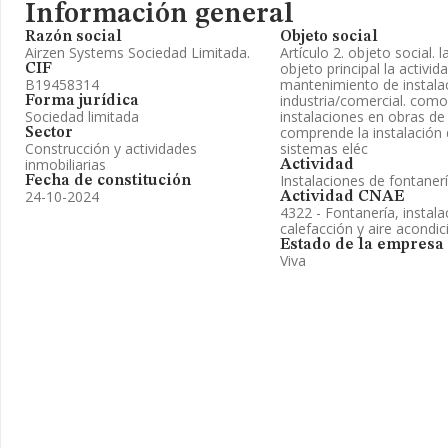
Información general
Razón social
Objeto social
Airzen Systems Sociedad Limitada.
Artículo 2. objeto social. 
objeto principal la activid
CIF
B19458314
mantenimiento de instalac
industria/comercial. como
Forma jurídica
Sociedad limitada
instalaciones en obras de
comprende la instalación 
Sector
Construcción y actividades
sistemas eléc
inmobiliarias
Actividad
Instalaciones de fontanerí
Fecha de constitución
24-10-2024
Actividad CNAE
4322 - Fontanería, instal
calefacción y aire acondi
Estado de la empresa
Viva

..........

Exactly as written, copy out the listing, but without any pictures.

Información general
Razón social
Objeto social
Airzen Systems Sociedad Limitada.
Artículo 2. objeto social. 
objeto principal la activid
CIF
B19458314
mantenimiento de instalac
industria/comercial. como
Forma jurídica
Sociedad limitada
instalaciones en obras de
comprende la instalación 
Sector
Construcción y actividades
sistemas eléc
inmobiliarias
Actividad
Instalaciones de fontanerí
Fecha de constitución
24-10-2024
Actividad CNAE
4322 - Fontanería, instal
calefacción y aire acondi
Estado de la empresa
Viva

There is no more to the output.